The key variance concerning an official penalty charge issued by the establishment and a parking charge issued by a private business is that there is zilch in criminal law to support a penalty or fine for parking on private land. For that reason they should not be described as penalties or fines, although numerous parking operators will label their notices a Parking Charge Notice, which handily also abbreviates to PCN (what a coincidence!).

In giving out a Parking Charge Notice, the parking operator is relying on the law of contract to make an entitlement for costs. The total they ask for is to compensate for you breaching the contract you formed when you parked on the property in question. According to the CAB, this rate ought to be reasonable and in line with the loss suffered by the business, even though excessive charges are common. This is not a criminal matter despite any impression given to the contrary by the operator.

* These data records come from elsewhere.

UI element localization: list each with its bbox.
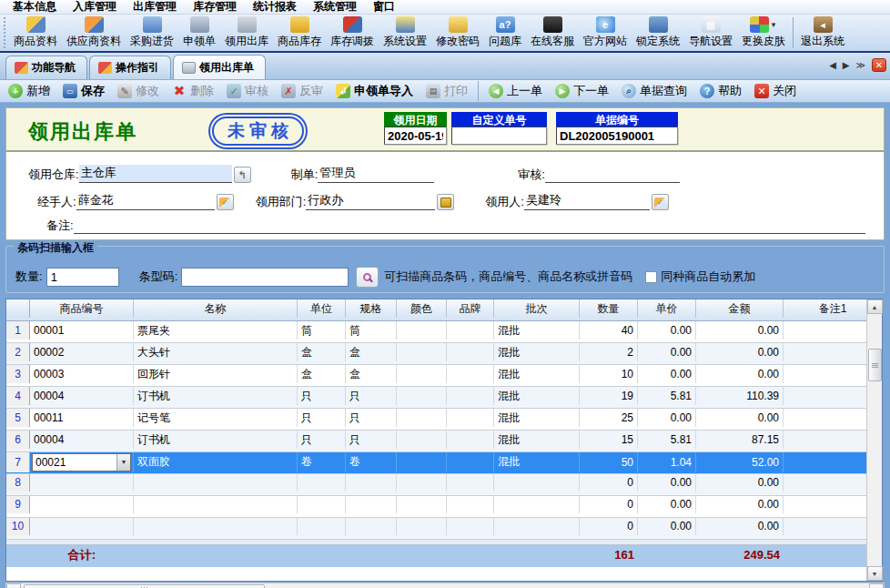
table-cell[interactable]: 0 [580,518,638,535]
handler-picker-button[interactable]: ✓ [217,194,234,210]
table-cell[interactable] [397,343,447,361]
table-cell[interactable]: 0.00 [696,409,784,427]
table-row[interactable]: 600004订书机只只混批155.8187.15 [6,431,882,452]
table-cell[interactable]: 只 [346,387,397,405]
row-number-cell[interactable]: 2 [6,343,30,361]
vertical-scroll-thumb[interactable] [868,349,882,381]
table-cell[interactable]: 记号笔 [134,409,298,427]
next-order-button[interactable]: ▶ 下一单 [550,80,614,102]
tab-scroll-left-icon[interactable]: ◀ [829,60,836,70]
toolbar-button-exit[interactable]: ◂ 退出系统 [796,15,849,51]
table-cell[interactable] [397,387,447,405]
table-cell[interactable] [397,496,447,513]
table-cell[interactable]: 卷 [298,452,346,472]
table-cell[interactable]: 只 [298,431,346,449]
toolbar-button-website[interactable]: e 官方网站 [579,15,632,51]
table-cell[interactable]: 00011 [30,409,134,427]
previous-order-button[interactable]: ◀ 上一单 [483,80,548,102]
table-cell[interactable] [346,518,397,535]
toolbar-button-stock[interactable]: 商品库存 [273,15,326,51]
row-number-cell[interactable]: 8 [6,474,30,492]
close-button[interactable]: ✕ 关闭 [749,80,802,102]
table-cell[interactable] [494,474,580,492]
dept-value[interactable]: 行政办 [306,192,435,210]
row-number-cell[interactable]: 9 [6,496,30,513]
table-cell[interactable]: 混批 [494,343,580,361]
tab-list-icon[interactable]: ≫ [856,60,865,70]
print-button[interactable]: ▤ 打印 [420,80,473,102]
table-cell[interactable]: 混批 [494,321,580,340]
table-cell[interactable] [397,452,447,472]
table-cell[interactable] [447,343,494,361]
row-number-cell[interactable]: 4 [6,387,30,405]
column-header[interactable]: 单价 [638,299,696,318]
table-cell[interactable]: 盒 [346,365,397,383]
table-cell[interactable] [447,409,494,427]
horizontal-scrollbar[interactable]: ◀ ▶ [5,583,885,588]
approve-button[interactable]: ✓ 审核 [221,80,274,102]
table-cell[interactable]: 混批 [494,365,580,383]
scroll-left-icon[interactable]: ◀ [6,583,21,588]
table-cell[interactable] [397,409,447,427]
menu-window[interactable]: 窗口 [365,0,403,15]
custom-no-input[interactable] [451,127,547,145]
toolbar-button-products[interactable]: 商品资料 [9,15,62,51]
table-cell[interactable]: 1.04 [638,452,696,472]
table-cell[interactable] [346,474,397,492]
warehouse-picker-button[interactable]: ↰ [234,167,251,183]
horizontal-scroll-thumb[interactable] [24,584,265,588]
new-button[interactable]: + 新增 [3,80,56,102]
table-cell[interactable]: 回形针 [134,365,298,383]
warehouse-value[interactable]: 主仓库 [79,165,232,183]
table-cell[interactable] [346,496,397,513]
table-cell[interactable] [447,431,494,449]
table-cell[interactable]: 0.00 [638,518,696,535]
tab-close-icon[interactable]: ✕ [872,58,886,72]
table-row[interactable]: 500011记号笔只只混批250.000.00 [6,409,882,431]
table-cell[interactable] [447,474,494,492]
table-row[interactable]: 300003回形针盒盒混批100.000.00 [6,365,882,387]
table-cell[interactable] [134,518,298,535]
toolbar-button-question[interactable]: a? 问题库 [484,15,526,51]
qty-input[interactable] [46,268,119,287]
table-row[interactable]: 1000.000.00 [6,518,882,540]
table-cell[interactable]: 87.15 [696,431,784,449]
row-number-cell[interactable]: 3 [6,365,30,383]
table-cell[interactable]: 0.00 [638,343,696,361]
product-code-combobox[interactable]: 00021▼ [32,453,131,471]
toolbar-button-purchase[interactable]: 采购进货 [126,15,178,51]
handler-value[interactable]: 薛金花 [76,192,215,210]
row-number-cell[interactable]: 6 [6,431,30,449]
menu-system[interactable]: 系统管理 [305,0,365,15]
table-cell[interactable] [397,365,447,383]
table-cell[interactable]: 0.00 [696,518,784,535]
table-cell[interactable] [494,496,580,513]
table-cell[interactable] [298,474,346,492]
table-cell[interactable]: 0.00 [638,409,696,427]
toolbar-button-transfer[interactable]: 库存调拨 [326,15,379,51]
table-cell[interactable]: 5.81 [638,431,696,449]
save-button[interactable]: ▭ 保存 [57,80,110,102]
table-cell[interactable] [447,365,494,383]
table-cell[interactable]: 00003 [30,365,134,383]
tab-issue-out-order[interactable]: 领用出库单 [173,55,266,79]
row-number-cell[interactable]: 10 [6,518,30,535]
table-cell[interactable]: 混批 [494,431,580,449]
remark-value[interactable] [74,232,865,234]
table-cell[interactable]: 筒 [346,321,397,340]
table-row[interactable]: 200002大头针盒盒混批20.000.00 [6,343,882,365]
toolbar-button-password[interactable]: 修改密码 [431,15,484,51]
column-header[interactable]: 批次 [494,299,580,318]
table-cell[interactable]: 卷 [346,452,397,472]
table-cell[interactable] [30,474,134,492]
table-cell[interactable]: 0.00 [696,474,784,492]
table-cell[interactable]: 0.00 [638,496,696,513]
column-header[interactable]: 名称 [134,299,298,318]
table-cell[interactable] [447,518,494,535]
column-header[interactable]: 颜色 [397,299,447,318]
table-cell[interactable]: 10 [580,365,638,383]
import-requisition-button[interactable]: ↲ 申领单导入 [330,80,419,102]
menu-inbound[interactable]: 入库管理 [65,0,125,15]
recipient-value[interactable]: 吴建玲 [524,192,650,210]
table-cell[interactable] [494,518,580,535]
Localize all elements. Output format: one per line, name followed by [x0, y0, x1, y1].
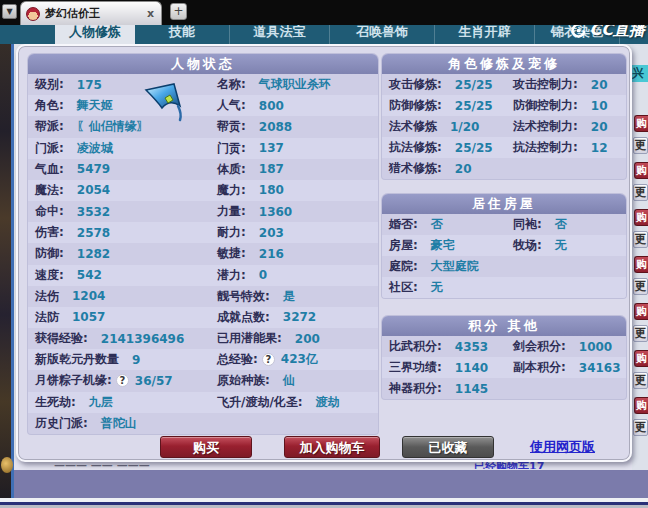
- help-icon[interactable]: ?: [262, 353, 275, 366]
- new-tab-button[interactable]: +: [170, 3, 187, 20]
- stat-row: 角色:舞天姬人气:800: [28, 95, 378, 116]
- clipped-more-button[interactable]: 更: [633, 372, 648, 389]
- stat-value: 无: [431, 279, 443, 296]
- stat-label: 敏捷:: [217, 245, 246, 262]
- stat-label: 魔力:: [217, 182, 246, 199]
- stat-pair: 魔法:2054: [35, 182, 217, 199]
- clipped-buy-button[interactable]: 购: [634, 303, 648, 320]
- stat-row: 神器积分:1145: [382, 378, 626, 399]
- stat-row: 级别:175名称:气球职业杀环: [28, 74, 378, 95]
- nav-tab-label: 技能: [169, 23, 195, 41]
- stat-pair: 伤害:2578: [35, 224, 217, 241]
- stat-row: 门派:凌波城门贡:137: [28, 138, 378, 159]
- favorited-button[interactable]: 已收藏: [402, 436, 494, 458]
- highlighted-menu-fragment[interactable]: 兴: [632, 65, 648, 82]
- stat-pair: 命中:3532: [35, 203, 217, 220]
- stat-value: 20: [455, 162, 472, 176]
- stat-label: 神器积分:: [389, 380, 442, 397]
- stat-label: 获得经验:: [35, 330, 88, 347]
- add-to-cart-button[interactable]: 加入购物车: [284, 436, 380, 458]
- help-icon[interactable]: ?: [116, 374, 129, 387]
- stat-row: 魔法:2054魔力:180: [28, 180, 378, 201]
- nav-tab-label: 道具法宝: [254, 23, 306, 41]
- stat-label: 魔法:: [35, 182, 64, 199]
- stat-label: 攻击修炼:: [389, 76, 442, 93]
- stat-label: 已用潜能果:: [217, 330, 282, 347]
- stat-row: 法伤1204靓号特效:是: [28, 286, 378, 307]
- stat-label: 房屋:: [389, 237, 418, 254]
- stat-value: 舞天姬: [77, 97, 113, 114]
- stat-pair: 级别:175: [35, 76, 217, 93]
- stat-value: 否: [555, 216, 567, 233]
- cultivation-panel: 角色修炼及宠修 攻击修炼:25/25攻击控制力:20防御修炼:25/25防御控制…: [382, 54, 626, 179]
- tab-close-icon[interactable]: x: [145, 7, 156, 20]
- stat-value: 25/25: [455, 141, 493, 155]
- status-rows: 级别:175名称:气球职业杀环角色:舞天姬人气:800帮派:〖仙侣情缘〗帮贡:2…: [28, 74, 378, 434]
- stat-value: 1145: [455, 382, 488, 396]
- clipped-buy-button[interactable]: 购: [634, 209, 648, 226]
- stat-pair: 帮贡:2088: [217, 118, 292, 135]
- stat-value: 1000: [579, 340, 612, 354]
- stat-label: 人气:: [217, 97, 246, 114]
- stat-label: 防御:: [35, 245, 64, 262]
- browser-tab[interactable]: 梦幻估价王 x: [20, 1, 162, 25]
- clipped-more-button[interactable]: 更: [633, 184, 648, 201]
- stat-pair: 防御:1282: [35, 245, 217, 262]
- stat-value: 渡劫: [316, 394, 340, 411]
- clipped-more-button[interactable]: 更: [633, 325, 648, 342]
- stat-label: 级别:: [35, 76, 64, 93]
- clipped-more-button[interactable]: 更: [633, 419, 648, 436]
- stat-row: 新版乾元丹数量9总经验:?423亿: [28, 349, 378, 370]
- stat-label: 帮派:: [35, 118, 64, 135]
- stat-value: 187: [259, 162, 284, 176]
- stat-value: 25/25: [455, 99, 493, 113]
- stat-label: 攻击控制力:: [513, 76, 578, 93]
- stat-row: 历史门派:普陀山: [28, 413, 378, 434]
- clipped-more-button[interactable]: 更: [633, 278, 648, 295]
- stat-pair: 防御控制力:10: [513, 97, 608, 114]
- stat-value: 9: [132, 353, 140, 367]
- browser-tab-bar: ▼ 梦幻估价王 x +: [0, 0, 648, 25]
- clipped-buy-button[interactable]: 购: [634, 350, 648, 367]
- character-detail-dialog: 人物状态 级别:175名称:气球职业杀环角色:舞天姬人气:800帮派:〖仙侣情缘…: [16, 44, 632, 462]
- stat-pair: 攻击修炼:25/25: [389, 76, 513, 93]
- stat-pair: 猎术修炼:20: [389, 160, 513, 177]
- web-version-link[interactable]: 使用网页版: [530, 438, 595, 456]
- stat-row: 防御修炼:25/25防御控制力:10: [382, 95, 626, 116]
- clipped-buy-button[interactable]: 购: [634, 397, 648, 414]
- stat-label: 体质:: [217, 161, 246, 178]
- housing-panel: 居住房屋 婚否:否同袍:否房屋:豪宅牧场:无庭院:大型庭院社区:无: [382, 194, 626, 298]
- stat-row: 防御:1282敏捷:216: [28, 243, 378, 264]
- stat-value: 1282: [77, 247, 110, 261]
- footer-purple-bar: [14, 470, 648, 498]
- stat-row: 月饼粽子机缘:?36/57原始种族:仙: [28, 370, 378, 391]
- stat-label: 抗法控制力:: [513, 139, 578, 156]
- stat-label: 名称:: [217, 76, 246, 93]
- clipped-buy-button[interactable]: 购: [634, 115, 648, 132]
- stat-value: 2054: [77, 183, 110, 197]
- clipped-buy-button[interactable]: 购: [634, 256, 648, 273]
- stat-label: 潜力:: [217, 267, 246, 284]
- stat-label: 角色:: [35, 97, 64, 114]
- stat-value: 3532: [77, 205, 110, 219]
- app-window: 人物修炼技能道具法宝召唤兽饰生肖开辟锦衣染色 CC直播 ▼ 梦幻估价王 x + …: [0, 0, 648, 508]
- stat-label: 力量:: [217, 203, 246, 220]
- stat-label: 气血:: [35, 161, 64, 178]
- stat-row: 猎术修炼:20: [382, 158, 626, 179]
- stat-label: 耐力:: [217, 224, 246, 241]
- clipped-buy-button[interactable]: 购: [634, 162, 648, 179]
- stat-row: 庭院:大型庭院: [382, 256, 626, 277]
- stat-row: 法术修炼1/20法术控制力:20: [382, 116, 626, 137]
- page-right-background-strip: 兴 购更购更购更购更购更购更购更: [632, 44, 648, 470]
- stat-pair: 抗法控制力:12: [513, 139, 608, 156]
- stat-pair: 法防1057: [35, 309, 217, 326]
- stat-label: 总经验:: [217, 351, 258, 368]
- tab-list-dropdown-button[interactable]: ▼: [2, 4, 17, 19]
- stat-label: 生死劫:: [35, 394, 76, 411]
- stat-value: 542: [77, 268, 102, 282]
- stat-row: 社区:无: [382, 277, 626, 298]
- buy-button[interactable]: 购买: [160, 436, 252, 458]
- clipped-more-button[interactable]: 更: [633, 231, 648, 248]
- clipped-more-button[interactable]: 更: [633, 137, 648, 154]
- stat-value: 3272: [283, 310, 316, 324]
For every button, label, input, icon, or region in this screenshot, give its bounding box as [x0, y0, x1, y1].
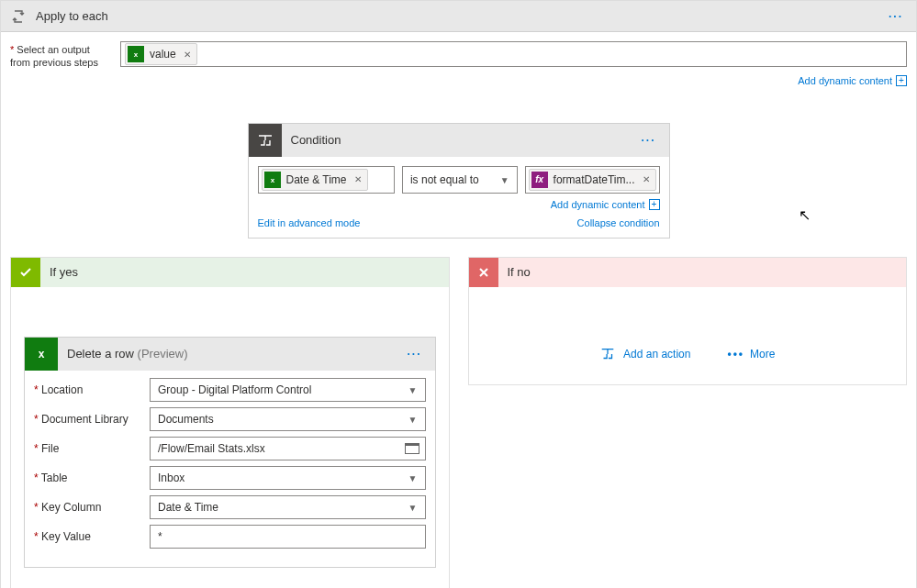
delete-row-title: Delete a row (Preview): [67, 347, 403, 361]
select-output-row: * Select an output from previous steps x…: [1, 32, 916, 73]
table-label: * Table: [34, 472, 144, 484]
keyval-label: * Key Value: [34, 530, 144, 543]
delete-row-header[interactable]: x Delete a row (Preview) ···: [25, 338, 435, 371]
token-remove-icon[interactable]: ✕: [643, 174, 650, 184]
apply-to-each-title: Apply to each: [36, 9, 885, 23]
condition-title: Condition: [291, 133, 638, 147]
keycol-label: * Key Column: [34, 501, 144, 514]
condition-add-dynamic-content[interactable]: Add dynamic content +: [551, 199, 660, 210]
token-date-time[interactable]: x Date & Time ✕: [262, 169, 368, 191]
file-label: * File: [34, 442, 144, 455]
token-label: value: [150, 48, 176, 61]
svg-text:x: x: [270, 176, 274, 184]
condition-icon: [249, 124, 282, 157]
keycol-select[interactable]: Date & Time ▼: [150, 495, 426, 519]
add-dynamic-content-link[interactable]: Add dynamic content +: [798, 75, 907, 86]
svg-text:x: x: [39, 348, 45, 361]
select-output-field[interactable]: x value ✕: [120, 41, 907, 67]
chevron-down-icon: ▼: [408, 502, 418, 512]
chevron-down-icon: ▼: [500, 174, 509, 184]
if-no-header: If no: [469, 258, 907, 287]
plus-icon: +: [896, 75, 907, 86]
if-yes-title: If yes: [50, 265, 78, 279]
condition-header[interactable]: Condition ···: [249, 124, 669, 157]
token-remove-icon[interactable]: ✕: [354, 174, 362, 184]
no-more[interactable]: ••• More: [727, 348, 775, 361]
excel-icon: x: [128, 46, 144, 62]
no-add-action[interactable]: Add an action: [599, 346, 690, 362]
if-yes-branch: If yes x Delete a row (Preview) ···: [10, 257, 450, 588]
if-no-title: If no: [508, 265, 531, 279]
apply-to-each-container: Apply to each ··· * Select an output fro…: [0, 0, 917, 588]
folder-icon[interactable]: [405, 443, 419, 454]
library-select[interactable]: Documents ▼: [150, 407, 426, 431]
condition-right-value[interactable]: fx formatDateTim... ✕: [525, 166, 660, 194]
condition-operator-select[interactable]: is not equal to ▼: [402, 166, 518, 194]
collapse-condition-link[interactable]: Collapse condition: [577, 217, 660, 228]
token-format-date[interactable]: fx formatDateTim... ✕: [529, 169, 656, 191]
library-label: * Document Library: [34, 413, 144, 426]
condition-menu[interactable]: ···: [637, 134, 659, 147]
loop-icon: [10, 8, 27, 25]
excel-icon: x: [264, 172, 281, 188]
delete-row-menu[interactable]: ···: [403, 348, 425, 361]
condition-left-value[interactable]: x Date & Time ✕: [258, 166, 395, 194]
add-action-icon: [599, 346, 616, 362]
chevron-down-icon: ▼: [408, 414, 418, 424]
chevron-down-icon: ▼: [408, 472, 418, 483]
plus-icon: +: [649, 199, 660, 210]
condition-card: Condition ··· x Date & Time ✕: [248, 123, 670, 239]
token-value[interactable]: x value ✕: [125, 43, 197, 65]
select-output-label: * Select an output from previous steps: [10, 41, 111, 70]
apply-to-each-header[interactable]: Apply to each ···: [1, 1, 916, 32]
edit-advanced-link[interactable]: Edit in advanced mode: [258, 217, 361, 228]
if-no-branch: If no Add an action ••• More: [468, 257, 908, 385]
apply-to-each-menu[interactable]: ···: [885, 10, 907, 23]
check-icon: [11, 258, 40, 287]
more-dots-icon: •••: [727, 348, 744, 361]
branches-row: If yes x Delete a row (Preview) ···: [1, 248, 916, 588]
token-remove-icon[interactable]: ✕: [184, 50, 191, 60]
excel-icon: x: [25, 338, 58, 371]
if-yes-header: If yes: [11, 258, 449, 287]
file-input[interactable]: /Flow/Email Stats.xlsx: [150, 437, 426, 460]
close-icon: [469, 258, 498, 287]
svg-text:x: x: [134, 50, 139, 59]
location-select[interactable]: Group - Digital Platform Control ▼: [150, 378, 426, 402]
fx-icon: fx: [531, 172, 548, 188]
location-label: * Location: [34, 383, 144, 396]
keyval-input[interactable]: *: [150, 525, 426, 549]
table-select[interactable]: Inbox ▼: [150, 466, 426, 490]
delete-row-card: x Delete a row (Preview) ··· * Location …: [24, 337, 436, 568]
chevron-down-icon: ▼: [408, 384, 418, 394]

The operator has no right to get back a parking charge from you without first taking you to court, so if you deem there has been a mistake and you shouldn't have been issued a ticket, you may wish to dispute the charge with the parking company as soon as possible. You should ask them to give confirmation of their case against you. If you fail to reach an agreement with them, then, as with all civil matters, it is up to the parking company to bear out their argument in court, but it is advisable to seek advice from the Citizens Advice Bureau or a solicitor before things get to this stage. Bear in mind that the parking operator has to corroborate its case on the balance of probabilities.

It is also of the essence to note that, as things now exist, the driver of the vehicle is the solitary person who can enter into a contract with the landlord. Therefore if you weren't the person driving you may wish to inform the parking company of this right away. Just because you are the registered keeper of the car, you are under no legal obligation to impart the parking operator with any further information, as you would be with the police. In particular you do not have to identify the driver or supply his or her name and address.

Indeed if you are convinced that you have not parked in contravention of the rules of the car park, you do not have to contact the parking company if you do not wish to do so as the obligation is on the parking company to demonstrate its case. However you should let them know that you contest the notice as if not, you can count on a sequence of letters from the company itself, debt collectors and solicitors, all warning of court action. However, the reality is that very few cases ever reach court because of the difficulties the private company has in proving its case. Consequently, the letters usually stop. Even if a case does reach court, the company may have trouble convincing a judge that the charge is reasonable.

The bottom line is it is going to be very hard for these companies to confirm you are a guilty party in this. In 99.99% of cases the best thing to do is rip up the ticket and throw it away. We would recommend not to get in touch with the company (as you are handing them your details) or waste your time and money consulting a solicitor. Most of these companies do not provide proper signage - in other words they are easy to miss when you are busy thinking of all the stuff you want to buy.